In: Operations Management
How could these ethical violations of impact strategic leaders such as managers, CEO’s and other stakeholders.
A. Volkwagens Diesel Emissions Control Scandal
B. samsung bribery scandal of 2017
C. Toshiba accounting scandal
Ethical violations of an organization strongly impact the strategic leaders, CEO, and stakeholders of other organizations. The companies become confused about the legal perspectives of policymaking strategies and ethical aspects of organizational decision-making.
Volkswagen scandal
The Volkswagen scandal is also considered the Dieselgate scandal or the Emissiongate scandal strongly impacted the strategic leaders and CEOs. The company failed to maintain alignment with the USA's environmental policies, which resulted in issuing notice from the United States Environment Protection agencies. The company violated the carbon emission standard of the USA. It did not comply with the California air resources board, which has kept a long term impact.
Impacts on other strategic leaders are as follows:
· The strategic leaders and CEO started revising their environmental policies.

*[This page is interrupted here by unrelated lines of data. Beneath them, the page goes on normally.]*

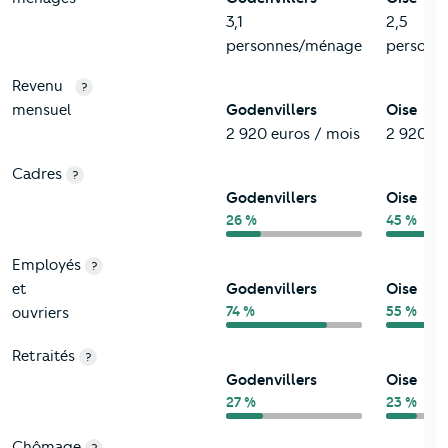
3,1
2,5
personnes/ménage
personn
Revenu
?
mensuel
Godenvillers
Oise
2 920 euros / mois
2 920 eu
Cadres
?
Godenvillers
Oise
26 %
45 %
Employés
?
et
Godenvillers
Oise
74 %
55 %
ouvriers
Retraités
?
Godenvillers
Oise
27 %
23 %
Chômage
?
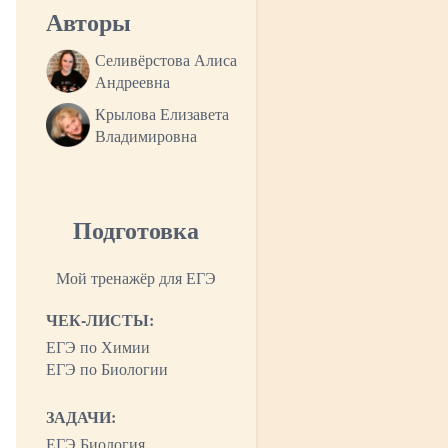
Авторы
Селивёрстова Алиса
Андреевна
Крылова Елизавета
Владимировна
Подготовка
Мой тренажёр для ЕГЭ
ЧЕК-ЛИСТЫ:
ЕГЭ по Химии
ЕГЭ по Биологии
ЗАДАЧИ:
ЕГЭ Биология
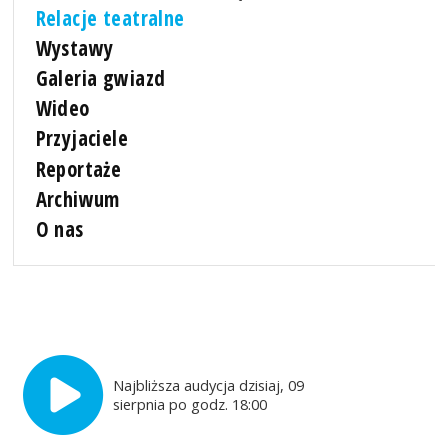
Relacje teatralne
Wystawy
Galeria gwiazd
Wideo
Przyjaciele
Reportaże
Archiwum
O nas
Najbliższa audycja dzisiaj, 09
sierpnia po godz. 18:00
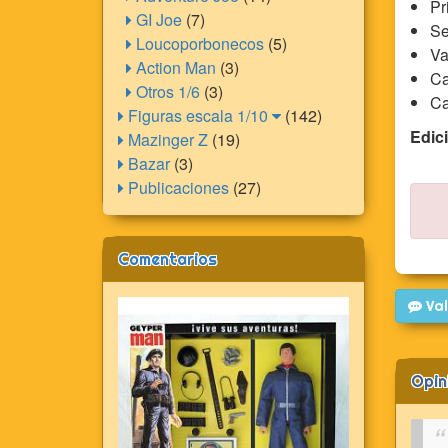
Pr
GI Joe
(7)
Se
Loucoporbonecos
(5)
Va
Action Man
(3)
Ca
Otros 1/6
(3)
Ca
Figuras escala 1/10
(142)
Edici
Mazinger Z
(19)
Bazar
(3)
Publicaciones
(27)
Comentarios
Val
Opin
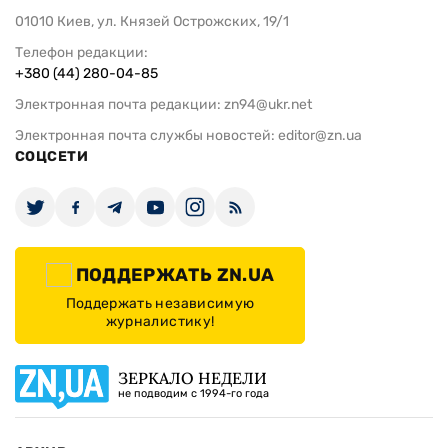
01010 Киев, ул. Князей Острожских, 19/1
Телефон редакции:
+380 (44) 280-04-85
Электронная почта редакции:
zn94@ukr.net
Электронная почта службы новостей:
editor@zn.ua
СОЦСЕТИ
ПОДДЕРЖАТЬ ZN.UA
Поддержать независимую
журналистику!
ЗЕРКАЛО НЕДЕЛИ
не подводим с 1994-го года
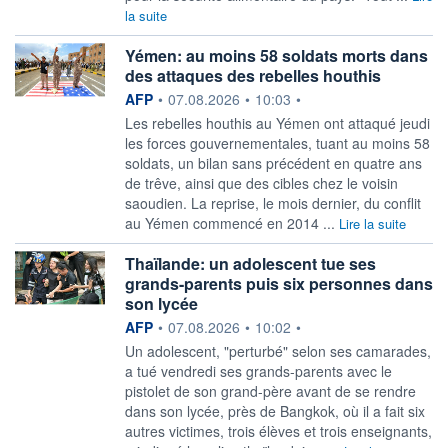
la suite
Yémen: au moins 58 soldats morts dans
des attaques des rebelles houthis
information fournie par
AFP
•
07.08.2026
•
10:03
•
Les rebelles houthis au Yémen ont attaqué jeudi
les forces gouvernementales, tuant au moins 58
soldats, un bilan sans précédent en quatre ans
de trêve, ainsi que des cibles chez le voisin
saoudien. La reprise, le mois dernier, du conflit
au Yémen commencé en 2014 ...
Lire la suite
Thaïlande: un adolescent tue ses
grands-parents puis six personnes dans
son lycée
information fournie par
AFP
•
07.08.2026
•
10:02
•
Un adolescent, "perturbé" selon ses camarades,
a tué vendredi ses grands-parents avec le
pistolet de son grand-père avant de se rendre
dans son lycée, près de Bangkok, où il a fait six
autres victimes, trois élèves et trois enseignants,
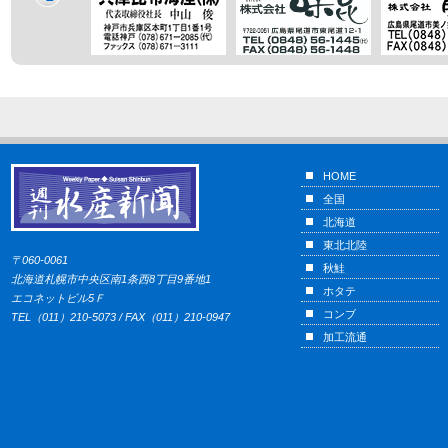
HOME
全国
北海道
東北北陸
〒060-0061
秋鮭
北海道札幌市中央区南1条西8丁目9番地1
ホタテ
エコネットビル5Ｆ
コンブ
TEL（011）210-5073 / FAX（011）210-0947
加工流通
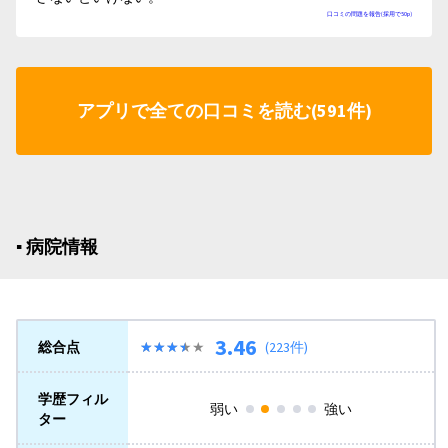
口コミの問題を報告(採用で50p)
アプリで全ての口コミを読む(591件)
▪︎ 病院情報
3.46
総合点
★★★★★
★★★★★
(223件)
学歴フィル
弱い
強い
ター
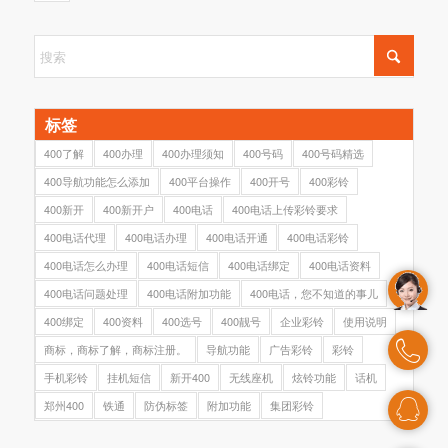
标签
400了解
400办理
400办理须知
400号码
400号码精选
400导航功能怎么添加
400平台操作
400开号
400彩铃
400新开
400新开户
400电话
400电话上传彩铃要求
400电话代理
400电话办理
400电话开通
400电话彩铃
400电话怎么办理
400电话短信
400电话绑定
400电话资料
400电话问题处理
400电话附加功能
400电话，您不知道的事儿
400绑定
400资料
400选号
400靓号
企业彩铃
使用说明
商标，商标了解，商标注册。
导航功能
广告彩铃
彩铃
手机彩铃
挂机短信
新开400
无线座机
炫铃功能
话机
郑州400
铁通
防伪标签
附加功能
集团彩铃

· CEOs and stakeholders of automobile companies started planning to reduce carbon emission from their cars.
· Some strategic leaders quickly called the legal bodies of their companies to have a quick discussion on environmental protection acts and ways to reduce environmental pollution.
Samsung's scandal in 2017
The scandal was raised on the chairman of Samsung electronics, where the chairman was arrested for corruption charges and South Korea's contemporary president Park Geun-Hye. He was accused of paying $37.7 million to two different non-profit organizations on behalf of the president in exchange for supporting the presidential candidate. The court brought ethical charges on Samsung's chairman that shook the entire corporate fraternity.

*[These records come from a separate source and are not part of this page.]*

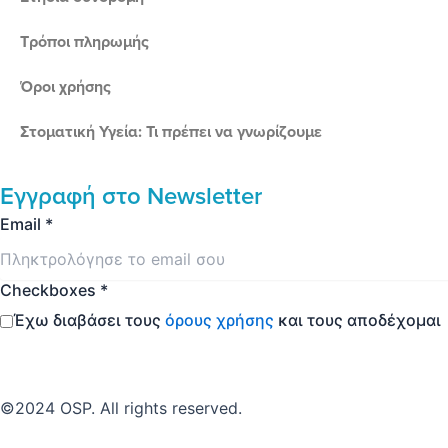
Τρόποι πληρωμής
Όροι χρήσης
Στοματική Υγεία: Τι πρέπει να γνωρίζουμε
Εγγραφή στο
Newsletter
Email
*
Checkboxes
*
Έχω διαβάσει τους
όρους χρήσης
και τους αποδέχομαι
Εγγραφή
©2024 OSP. All rights reserved.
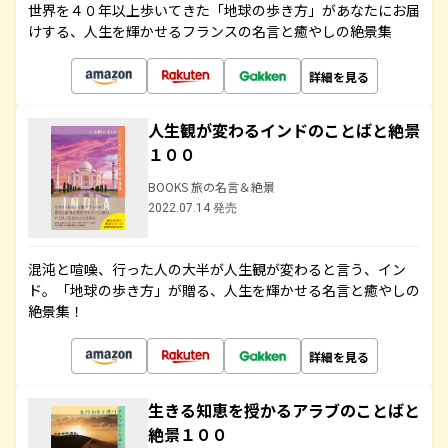
世界を４０年以上歩いてきた「地球の歩き方」があなたにお届
けする、人生を輝かせるフランスの名言と癒やしの絶景集
詳細を見る
人生観が変わるインドのことばと絶景
１００
BOOKS 旅の名言＆絶景
2022.07.14 発売
混沌と喧噪、行った人の大半が人生観が変わると言う、イン
ド。「地球の歩き方」が贈る、人生を輝かせる名言と癒やしの
絶景集！
詳細を見る
生きる知恵を授かるアラブのことばと
絶景１００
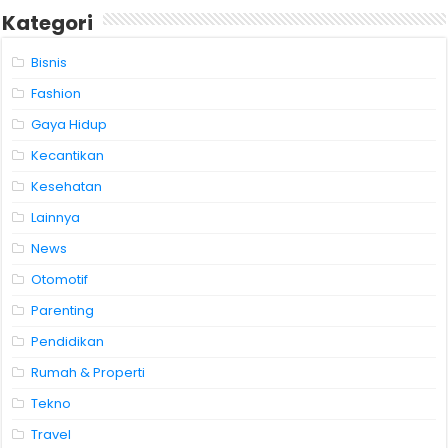
Kategori
Bisnis
Fashion
Gaya Hidup
Kecantikan
Kesehatan
Lainnya
News
Otomotif
Parenting
Pendidikan
Rumah & Properti
Tekno
Travel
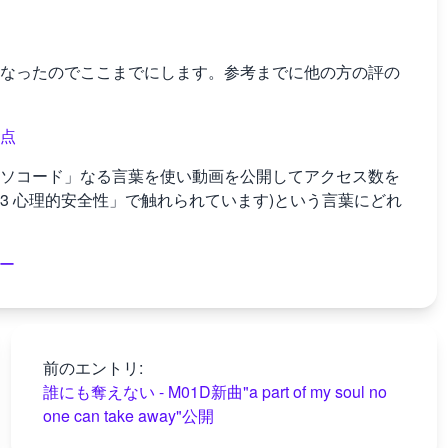
なったのでここまでにします。参考までに他の方の評の
点
ソコード」なる言葉を使い動画を公開してアクセス数を
.1.3 心理的安全性」で触れられています)という言葉にどれ
ュー
前のエントリ:
誰にも奪えない - M01D新曲"a part of my soul no
one can take away"公開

The impacts are mentioned below:
· Most of the strategic leaders of companies started taking stricter action against any kinds of bribery
· CEOs, stakeholders, and diplomatic leaders choose to analyze political factors before entering into any new market
· Strategic leaders and stakeholders planned to implement more reliable, and stricter ethical policy after the incident
C. Toshiba's accounting scandals
Toshiba faced an inappropriate accounting scandal. Independent accounting practitioners found that there was malpractice in accounting standards and accounting misconduct for what the company was convicted, which was a great lesson for other strategic leaders, CEOs, and stakeholders.
Impacts are described below:
· Companies started focusing more on regular financial audits.
· Strategic leaders and CEOs started keeping records of every transactional detail.
· CEOs and strategic leaders started distributing similar and accurate financial statements to all stakeholders to maintain accounting transparency.